Source records:
------

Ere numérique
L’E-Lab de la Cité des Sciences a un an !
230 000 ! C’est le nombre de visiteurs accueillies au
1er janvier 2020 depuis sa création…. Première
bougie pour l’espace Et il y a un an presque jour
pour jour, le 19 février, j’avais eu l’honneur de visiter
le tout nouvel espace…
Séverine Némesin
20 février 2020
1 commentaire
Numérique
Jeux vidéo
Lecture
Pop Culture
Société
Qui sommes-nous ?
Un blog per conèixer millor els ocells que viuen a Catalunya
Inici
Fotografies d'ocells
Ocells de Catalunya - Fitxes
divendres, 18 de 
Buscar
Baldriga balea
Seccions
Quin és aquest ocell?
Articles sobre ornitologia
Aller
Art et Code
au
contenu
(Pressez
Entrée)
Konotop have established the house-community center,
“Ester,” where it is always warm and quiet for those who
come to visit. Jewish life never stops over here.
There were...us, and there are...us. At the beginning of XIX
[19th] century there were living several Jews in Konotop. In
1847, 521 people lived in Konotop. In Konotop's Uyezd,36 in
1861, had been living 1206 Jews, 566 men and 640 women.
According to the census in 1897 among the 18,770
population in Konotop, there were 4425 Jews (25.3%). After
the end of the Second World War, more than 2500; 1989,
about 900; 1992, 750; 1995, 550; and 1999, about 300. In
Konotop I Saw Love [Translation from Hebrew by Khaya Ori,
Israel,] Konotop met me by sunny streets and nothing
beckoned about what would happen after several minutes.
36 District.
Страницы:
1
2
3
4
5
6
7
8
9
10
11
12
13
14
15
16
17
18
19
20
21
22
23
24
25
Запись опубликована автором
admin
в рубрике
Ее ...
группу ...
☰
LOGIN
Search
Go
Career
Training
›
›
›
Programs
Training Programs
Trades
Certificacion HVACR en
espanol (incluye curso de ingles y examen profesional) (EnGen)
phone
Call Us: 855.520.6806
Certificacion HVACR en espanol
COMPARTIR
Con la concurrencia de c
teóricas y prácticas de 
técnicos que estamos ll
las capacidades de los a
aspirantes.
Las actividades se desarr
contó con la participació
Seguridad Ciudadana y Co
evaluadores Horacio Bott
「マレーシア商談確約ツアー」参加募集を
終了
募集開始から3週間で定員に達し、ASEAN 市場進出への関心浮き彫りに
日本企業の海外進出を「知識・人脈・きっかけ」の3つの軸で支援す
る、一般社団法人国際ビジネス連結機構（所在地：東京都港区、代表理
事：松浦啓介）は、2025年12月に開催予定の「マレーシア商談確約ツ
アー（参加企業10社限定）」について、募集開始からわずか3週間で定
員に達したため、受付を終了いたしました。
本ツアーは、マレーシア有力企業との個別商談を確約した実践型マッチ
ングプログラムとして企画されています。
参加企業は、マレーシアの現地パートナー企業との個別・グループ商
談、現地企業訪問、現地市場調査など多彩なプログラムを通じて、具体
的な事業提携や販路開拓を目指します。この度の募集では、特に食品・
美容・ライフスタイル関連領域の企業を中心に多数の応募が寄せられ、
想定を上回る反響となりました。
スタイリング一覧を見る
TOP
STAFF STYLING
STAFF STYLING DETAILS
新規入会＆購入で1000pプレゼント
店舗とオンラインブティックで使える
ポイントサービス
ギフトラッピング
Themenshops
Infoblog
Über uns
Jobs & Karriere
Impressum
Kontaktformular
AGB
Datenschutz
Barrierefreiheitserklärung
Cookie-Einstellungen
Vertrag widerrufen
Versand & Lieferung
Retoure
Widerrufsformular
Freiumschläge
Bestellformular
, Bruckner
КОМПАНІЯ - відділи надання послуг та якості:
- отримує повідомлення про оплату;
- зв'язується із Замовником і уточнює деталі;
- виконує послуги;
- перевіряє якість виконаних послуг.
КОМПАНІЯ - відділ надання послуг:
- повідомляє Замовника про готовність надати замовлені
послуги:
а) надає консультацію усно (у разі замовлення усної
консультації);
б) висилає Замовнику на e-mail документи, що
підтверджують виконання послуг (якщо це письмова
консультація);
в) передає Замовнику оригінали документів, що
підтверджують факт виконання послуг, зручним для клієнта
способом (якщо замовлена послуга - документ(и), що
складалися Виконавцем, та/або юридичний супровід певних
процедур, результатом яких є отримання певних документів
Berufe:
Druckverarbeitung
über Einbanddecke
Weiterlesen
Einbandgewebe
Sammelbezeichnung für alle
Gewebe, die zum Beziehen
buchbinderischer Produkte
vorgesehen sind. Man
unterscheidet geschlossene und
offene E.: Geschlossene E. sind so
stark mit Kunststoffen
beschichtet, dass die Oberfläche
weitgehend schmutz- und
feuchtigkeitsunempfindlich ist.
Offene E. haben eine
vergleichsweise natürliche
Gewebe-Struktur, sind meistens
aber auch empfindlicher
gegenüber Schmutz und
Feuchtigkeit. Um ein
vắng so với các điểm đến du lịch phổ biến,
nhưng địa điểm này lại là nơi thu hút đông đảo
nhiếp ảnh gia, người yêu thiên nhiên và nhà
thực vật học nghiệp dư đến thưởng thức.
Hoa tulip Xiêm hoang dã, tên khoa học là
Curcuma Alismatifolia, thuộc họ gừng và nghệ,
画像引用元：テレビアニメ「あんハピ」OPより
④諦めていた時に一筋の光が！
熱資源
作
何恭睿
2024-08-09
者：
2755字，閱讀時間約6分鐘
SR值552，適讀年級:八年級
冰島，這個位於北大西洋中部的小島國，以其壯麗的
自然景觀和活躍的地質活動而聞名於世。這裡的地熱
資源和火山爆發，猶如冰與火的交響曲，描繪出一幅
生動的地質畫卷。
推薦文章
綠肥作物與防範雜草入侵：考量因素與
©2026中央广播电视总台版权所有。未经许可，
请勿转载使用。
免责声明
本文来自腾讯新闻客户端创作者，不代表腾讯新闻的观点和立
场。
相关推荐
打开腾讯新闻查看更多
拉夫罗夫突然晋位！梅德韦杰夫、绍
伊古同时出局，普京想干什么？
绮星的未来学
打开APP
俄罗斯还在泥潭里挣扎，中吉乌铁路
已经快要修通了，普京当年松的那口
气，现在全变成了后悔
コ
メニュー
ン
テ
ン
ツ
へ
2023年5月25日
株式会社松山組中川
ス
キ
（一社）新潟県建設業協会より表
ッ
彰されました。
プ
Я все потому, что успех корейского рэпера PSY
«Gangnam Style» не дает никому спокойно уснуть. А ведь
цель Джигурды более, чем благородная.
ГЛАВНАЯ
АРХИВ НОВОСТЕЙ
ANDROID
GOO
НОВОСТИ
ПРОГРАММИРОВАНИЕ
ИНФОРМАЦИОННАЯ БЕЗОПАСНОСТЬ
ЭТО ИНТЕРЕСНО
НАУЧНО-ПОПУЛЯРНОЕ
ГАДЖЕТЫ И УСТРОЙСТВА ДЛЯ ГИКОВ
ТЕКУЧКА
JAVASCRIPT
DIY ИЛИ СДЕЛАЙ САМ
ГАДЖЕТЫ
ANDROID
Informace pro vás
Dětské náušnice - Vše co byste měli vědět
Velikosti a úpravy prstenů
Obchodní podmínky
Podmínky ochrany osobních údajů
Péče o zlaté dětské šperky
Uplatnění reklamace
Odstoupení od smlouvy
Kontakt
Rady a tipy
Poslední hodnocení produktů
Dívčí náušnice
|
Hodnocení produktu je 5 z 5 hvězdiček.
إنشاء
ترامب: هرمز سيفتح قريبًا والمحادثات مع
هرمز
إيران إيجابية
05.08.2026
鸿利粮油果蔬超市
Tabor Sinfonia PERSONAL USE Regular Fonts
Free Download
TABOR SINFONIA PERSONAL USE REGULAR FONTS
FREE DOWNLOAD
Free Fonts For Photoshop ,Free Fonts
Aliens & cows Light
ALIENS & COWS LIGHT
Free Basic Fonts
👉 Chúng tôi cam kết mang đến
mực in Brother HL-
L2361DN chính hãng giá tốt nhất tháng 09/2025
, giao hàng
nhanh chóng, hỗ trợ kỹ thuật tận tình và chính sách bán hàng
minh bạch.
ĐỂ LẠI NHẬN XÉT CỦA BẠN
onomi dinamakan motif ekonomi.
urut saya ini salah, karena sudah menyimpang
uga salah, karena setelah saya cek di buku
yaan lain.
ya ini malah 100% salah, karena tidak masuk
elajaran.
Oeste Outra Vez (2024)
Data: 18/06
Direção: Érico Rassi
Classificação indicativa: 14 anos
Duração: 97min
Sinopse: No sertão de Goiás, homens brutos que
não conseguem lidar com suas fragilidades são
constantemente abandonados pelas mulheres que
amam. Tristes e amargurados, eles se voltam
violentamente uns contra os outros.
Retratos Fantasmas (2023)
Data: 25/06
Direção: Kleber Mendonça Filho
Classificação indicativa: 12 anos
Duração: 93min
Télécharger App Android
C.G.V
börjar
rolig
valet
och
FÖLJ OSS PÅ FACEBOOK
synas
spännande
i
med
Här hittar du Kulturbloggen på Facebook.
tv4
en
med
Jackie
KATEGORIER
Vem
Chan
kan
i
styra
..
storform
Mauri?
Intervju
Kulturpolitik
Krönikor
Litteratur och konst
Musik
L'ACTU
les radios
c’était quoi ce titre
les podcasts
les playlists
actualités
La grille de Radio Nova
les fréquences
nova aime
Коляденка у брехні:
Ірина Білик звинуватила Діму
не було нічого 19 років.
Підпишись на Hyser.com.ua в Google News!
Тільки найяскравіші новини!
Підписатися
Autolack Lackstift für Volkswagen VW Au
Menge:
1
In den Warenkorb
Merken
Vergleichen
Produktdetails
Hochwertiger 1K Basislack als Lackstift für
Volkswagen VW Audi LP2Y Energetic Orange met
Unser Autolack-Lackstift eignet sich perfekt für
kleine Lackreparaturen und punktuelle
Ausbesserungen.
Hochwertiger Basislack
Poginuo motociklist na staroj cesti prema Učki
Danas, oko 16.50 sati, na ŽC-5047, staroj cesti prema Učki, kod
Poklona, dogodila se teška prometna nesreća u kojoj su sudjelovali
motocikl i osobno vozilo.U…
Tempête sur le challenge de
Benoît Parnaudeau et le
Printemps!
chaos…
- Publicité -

------

Give back, verbatim, the lines from the top of the entries above through the line containing "20 février 2020".

* Finished exercise
Ere numérique
L’E-Lab de la Cité des Sciences a un an !
230 000 ! C’est le nombre de visiteurs accueillies au
1er janvier 2020 depuis sa création…. Première
bougie pour l’espace Et il y a un an presque jour
pour jour, le 19 février, j’avais eu l’honneur de visiter
le tout nouvel espace…
Séverine Némesin
20 février 2020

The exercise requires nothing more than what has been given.